Written by Irina Miller, Remuneration and Benefits Manager, Crombie Lockwood
Job Architecture is a way of organising and structuring individual jobs, job families and entire organisations. It often includes levels and individual job descriptions.
In broad terms, Job Architecture has been around for centuries. Let’s take an early day village as an example of an organisation. Most early day (think: medieval) villages, had the same rather simple “design”. In addition to peasants, most had a miller, and a blacksmith – two of the most fundamental functions. Bigger and more diversified villages, may have also had a baker, a butcher, a fishmonger, a stonemason, a tailor, a goldsmith, and so on. Villages belonged to a lord. Lords served a king. A king had an army to protect their lands. By and large, it was a rather simple economy and a rather simple job architecture. Those were simpler times… In fact, so simple that I wouldn’t have any trouble explaining the high level job architecture of a medieval kingdom to my 4 year old.

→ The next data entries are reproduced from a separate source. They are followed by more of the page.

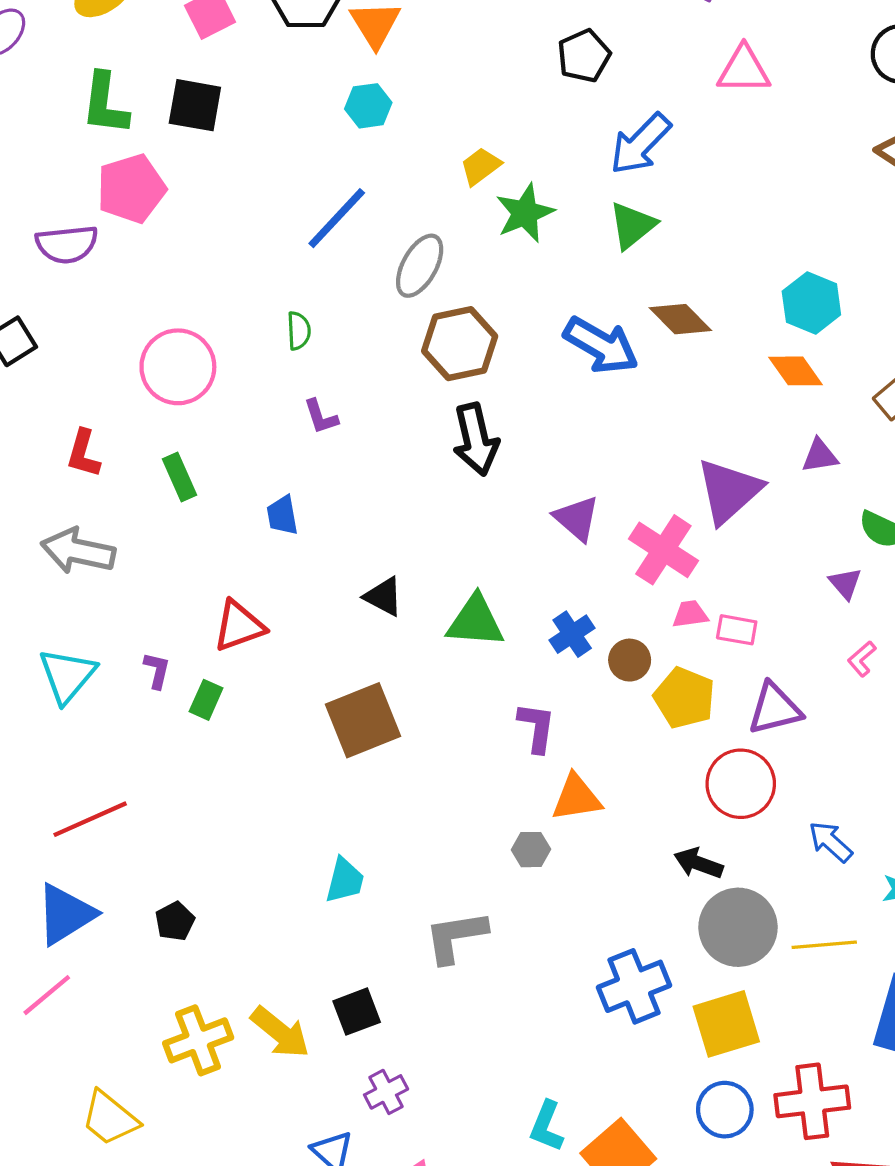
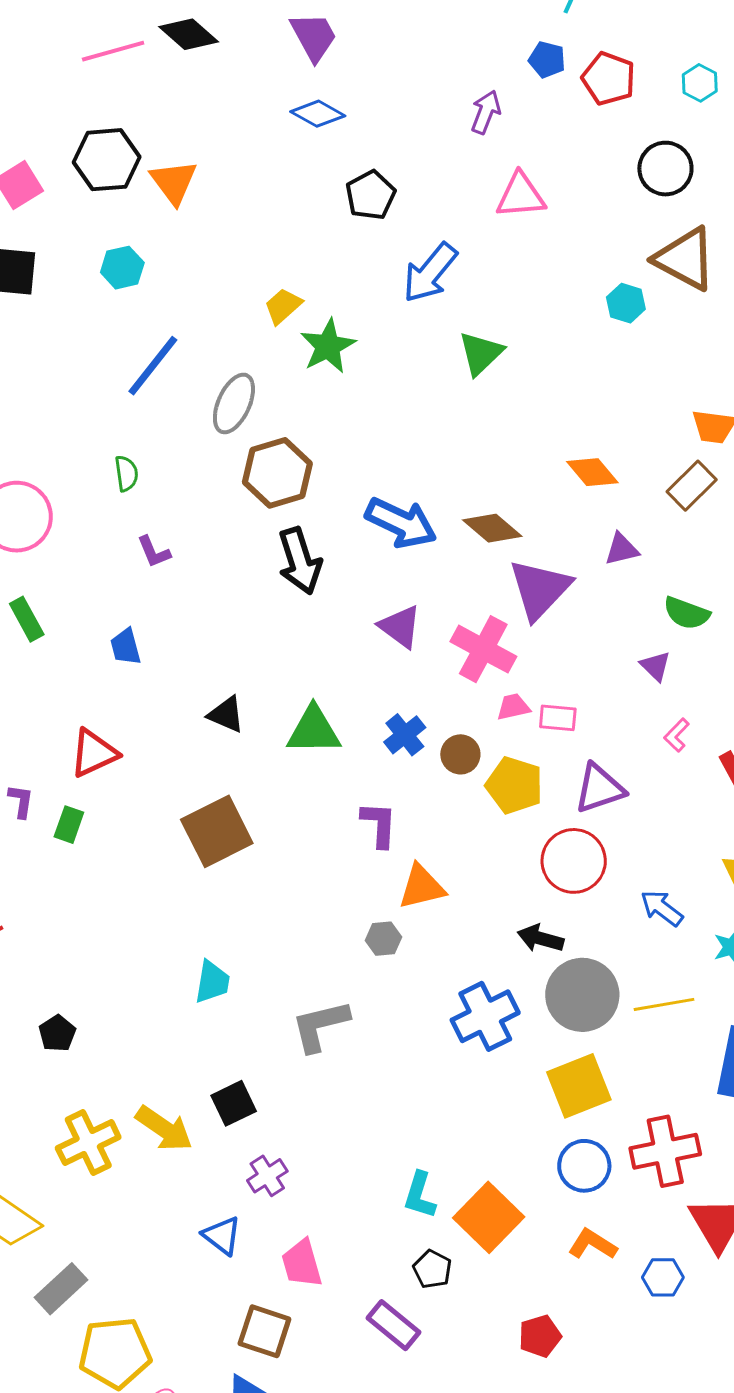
cyan hexagon: (368, 106) -> (122, 268), moved
green triangle: (632, 225) -> (481, 353), moved
cyan hexagon: (811, 303) -> (626, 303), moved, size x0.7
brown diamond: (680, 319) -> (492, 528), moved
blue arrow: (601, 345) -> (401, 523), moved
blue cross: (634, 986) -> (485, 1016), moved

Fast-forward a few centuries and we now have an overwhelmingly diversified, refined and complicated economy. And as a result of it, complicated and highly diversified jobs. My rather bright teenage child still zones out at me trying (for the 20th time!) to explain to her what I do as a Remuneration and Benefits Manager. My 4-year-old… is convinced I work at a bus station. Fair enough, after all she sees me go there every morning.
A fundamental attempt at defining “Job Architecture” was made during the industrial times – in the mid to late 20th century. Many companies in the 80s-90s had neat hierarchical job classifications, straightforward levelling and consistent titling. Those were also simpler times…
When first clever ERP and HRIS systems emerged, they assumed we could create a “perfect fit” job architecture for every organisation. We could then align our remuneration, HR administration, recruitment, performance management, career progression and development processes to this “perfect” job architecture. Our organisations were meant to be working like well-oiled machines, much like our metaphorical early village.
Currently, all of those neat structures are proving to be too bulky and inflexible. The world is moving too fast for the companies to cope. You may be working for one of those companies that has hundreds and hundreds of catalogued roles… From the time you started your “catalogue” the business has moved and you are now having to create new jobs, on top of old jobs. You still have people in the old jobs, then they move into other jobs, but keep their “system job”, because they have an incentive structure attached to it. Then… you form an agile team. Your people now have jobs in the agile team, as well as in their traditional organisation hierarchy. So you create more jobs in the system. You get the picture. Jobs, jobs, jobs. After a while, you end up with an overblown and meaningless catalogue. By the time you’ve done all the admin your head hurts, and you most definitely don’t have any mental capacity to think about how to support your organisational strategy with the “best fit” job architecture. In fact, you don’t really have a job architecture anymore, you have… a job pile.
Can companies manage without cataloguing their jobs? Possibly. A good levelling methodology can help you establish company-wide remuneration policies and healthy spans of control between roles. It is a good start on the path to efficiency and good organisation design. However, I don’t believe you can rely on levels alone. Levelling wouldn’t have worked for designing our metaphorical early village. While the miller and the blacksmith are the same “level” jobs (and were probably remunerated similarly), it took a lifetime to become one or the other. If we simply plan for two people of this “level”, we may end up having two blacksmiths and no millers. While such design can support an early competition and would certainly boost the supply of ploughs; without any ability to turn grains into flour, our village would have struggled to survive a year.
We, therefore, need a mechanism beyond levelling to differentiate our millers from our blacksmiths; a framework to manage not just their remuneration, but also their performance and skill attainment in a targeted and meaningful way.
So what’s the answer? Possibly, it is in a combination of strong levelling and pragmatic number of jobs. Possibly, you need to view your jobs as Lego pieces. When strategy changes, you can assemble, disassemble or quickly change the entire organisational structure. Possibly, we should flip job architecture on its head and use skills, rather than jobs, as building blocks. In any case, simplicity and alignment to strategy are key. And even more important is crafting a captivating story around your job architecture. This is something our profession often overlooks. I believe that you need to think and talk about your organisation as of a metaphoric village/country/community, where differences between roles (or skills?) are clear and their purpose is well-understood by everyone.